Deshalb sind folgende Forderungen dringend notwendig:
- Kollektive Schutzmechanismen für soziale Führungspersonen, die sich zur Wahl stellen, insbesondere in Hochrisikogebieten, müssen gestärkt werden.
- Der gleichberechtigte Zugang zu Wahlkampffinanzierung, zu Medien und zu Sicherheitsgarantien muss gewährleistet werden, damit nicht nur diejenigen ohne Angst kandidieren können, die über staatliche Unterstützung oder politische Netzwerke verfügen.
- Politisch motivierte Straftaten müssen konsequent untersucht und bestraft werden, um den Kreislauf der Straflosigkeit zu durchbrechen.
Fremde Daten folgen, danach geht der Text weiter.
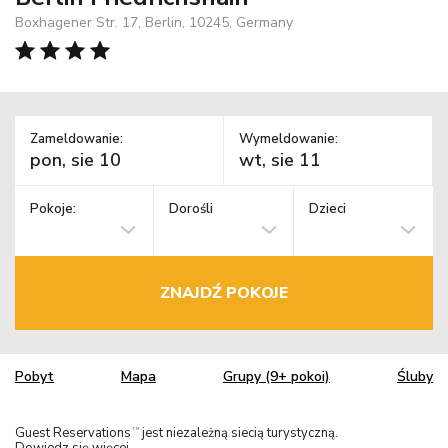
Boxhagener Str. 17, Berlin, 10245, Germany
Zameldowanie:
Wymeldowanie:
Pokoje:
Dorośli
Dzieci
ZNAJDŹ POKOJE
Pobyt
Mapa
Grupy (9+ pokoi)
Śluby
Guest Reservations
jest niezależną siecią turystyczną.
TM
Dowiedz się więcej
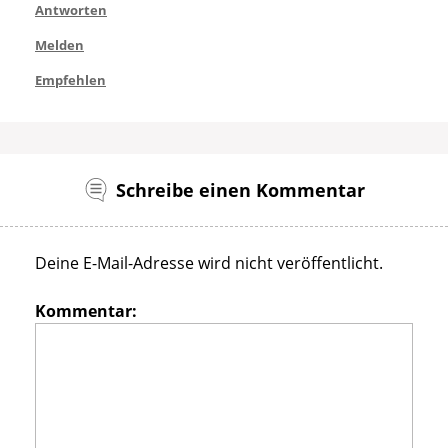
Antworten
Melden
Empfehlen
Schreibe einen Kommentar
Deine E-Mail-Adresse wird nicht veröffentlicht.
Kommentar:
- Eine öffentliche Bildungsarbeit gegen politische Stigmatisierung muss von staatlichen Institutionen, Parteien und Medien getragen werden.
- Der Grad an Garantien in von illegalen Wirtschaften oder bewaffneten Konflikten betroffenen Gebieten sollte als Bewertungskriterium für demokratische Wahlen gelten.
Politische Gewalt ist kein Relikt der Vergangenheit – sie ist ein aktuelles und strukturelles Problem. Gleichzeitig birgt sie eine Chance: den Aufbau einer Demokratie, die nicht nur auf dem Papier existiert, sondern in den Territorien gelebt und verteidigt wird. Das Leben derjenigen zu schützen, die ihre Gemeinden politisch vertreten wollen, heißt auch, die Demokratie selbst zu schützen. Und das geht uns alle an.